Dans la recherche d’un monde multipolaire, l’heure n’est plus ni à l’uniformité ni au mimétisme. Plus de centre, plus de périphérie. Être soi-même avec et parmi les autres. La Réunion veut être avec et parmi la France, l’Europe, l’Océan Indien, le monde. »


Intervention de Christophe Payet

« Le budget pour l’Outre-mer soumis à notre examen présente la particularité d’être le dernier de la législature. En même temps qu’il sera mis en oeuvre au cours d’une année 2007 marquée par des échéances importantes.
Cela a été dit : ce budget ne présente pas d’augmentation significative. Qu’il soit en légère hausse ou légère baisse, cela est finalement d’un intérêt très relatif. Les variations sur telle ou telle ligne de crédits ne peuvent occulter la constance de nos problèmes, rappelés ici année après année. C’est pourquoi, aujourd’hui, nous souhaitons simplement poser avec mesure et objectivité le diagnostic d’une réalité marquée par quelques avancées, des stagnations et aussi des reculs dans bien des domaines.

A La Réunion, sur le plan de l’emploi, nul ne saurait nier quelques améliorations notamment dans le secteur du BTP qui affiche un nombre jamais atteint de 21 500 emplois. Cette singularité réunionnaise, s’explique doublement : par les effet, certes contrastés, mais incontestables de la défiscalisation sur ce secteur et surtout par la politique active et volontariste de la Région Réunion en faveur des grands chantiers. Les effets très positifs, par exemple, du chantier de la Route des Tamarins sur la situation de l’emploi, au-delà même du secteur du BTP, reconnus de tous. Une Route des Tamarins attendue par la population de l’Ouest et du Sud, et qui devrait contribuer au développement des hauts comme à la structuration et au rééquilibrage de notre territoire. Route des Tamarins qui, nous l’espérons, sera complétée par le tram train.

Le Gouvernement est-il prêt à s’engager ?

Le Gouvernement conviendra t-il que c’est la voie à suivre ? Est-il prêt à soutenir les efforts locaux au moment même où sont engagées les discussions sur les crédits des Contrat de Projet Etat-Région et des programmes européens ?

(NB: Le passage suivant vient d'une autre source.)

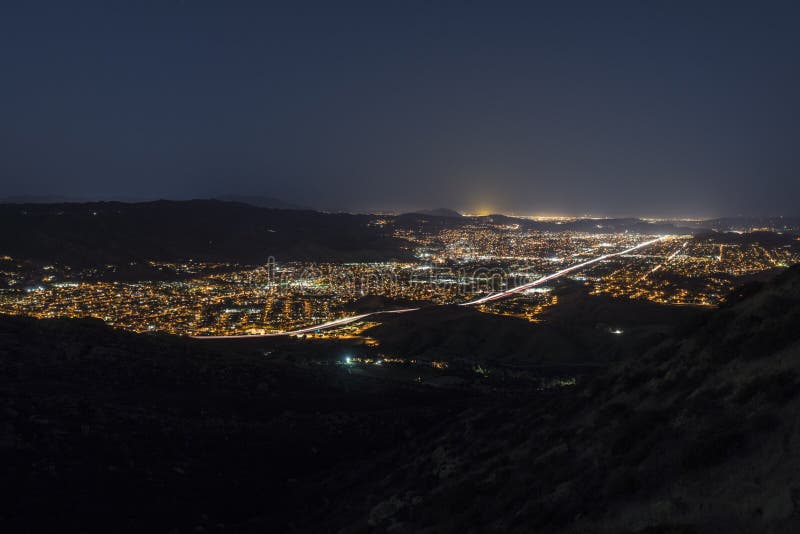 Locate an element on the screen. homes is located at coordinates (580, 245). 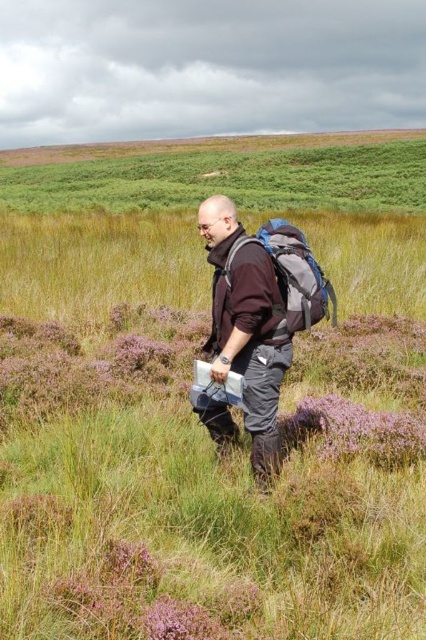 Question: Is matte black jacket at center to the right of matte gray backpack at center from the viewer's perspective?

Choices:
 (A) no
 (B) yes

Answer: (A)

Question: In this image, where is matte black jacket at center located relative to matte gray backpack at center?

Choices:
 (A) right
 (B) left

Answer: (B)

Question: Which object is farther from the camera taking this photo?

Choices:
 (A) matte gray backpack at center
 (B) matte black jacket at center

Answer: (A)

Question: Which of the following is the closest to the observer?

Choices:
 (A) (291, 236)
 (B) (265, 416)

Answer: (B)

Question: Which object appears farthest from the camera in this image?

Choices:
 (A) matte black jacket at center
 (B) matte gray backpack at center

Answer: (B)

Question: Does matte black jacket at center appear on the left side of matte gray backpack at center?

Choices:
 (A) no
 (B) yes

Answer: (B)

La Réunion a également su tirer le meilleur parti des mesures en faveur de la défiscalisation des énergies renouvelables. Le dynamisme des entreprises, notamment dans le secteur de l’énergie solaire, est tout à fait exemplaire. Faut-il le rappeler : chaque année, nous installons à La Réunion autant sinon plus de panneaux solaires que dans toute la France. Alors même que sont engagés des travaux d’évaluation de la loi programme et notamment du dispositif de défiscalisation, il importe de combler un manque et d’envisager la défiscalisation pour le secteur de la recherche, en cohérence avec la nécessaire valorisation des pôles d’excellence. S’agissant des charges sociales, il conviendrait de consolider et non de remettre en cause l’exonération des charges pour le transport aérien. Faut-il le rappeler, ce secteur est celui où le taux de création d’emplois a été le plus élevé.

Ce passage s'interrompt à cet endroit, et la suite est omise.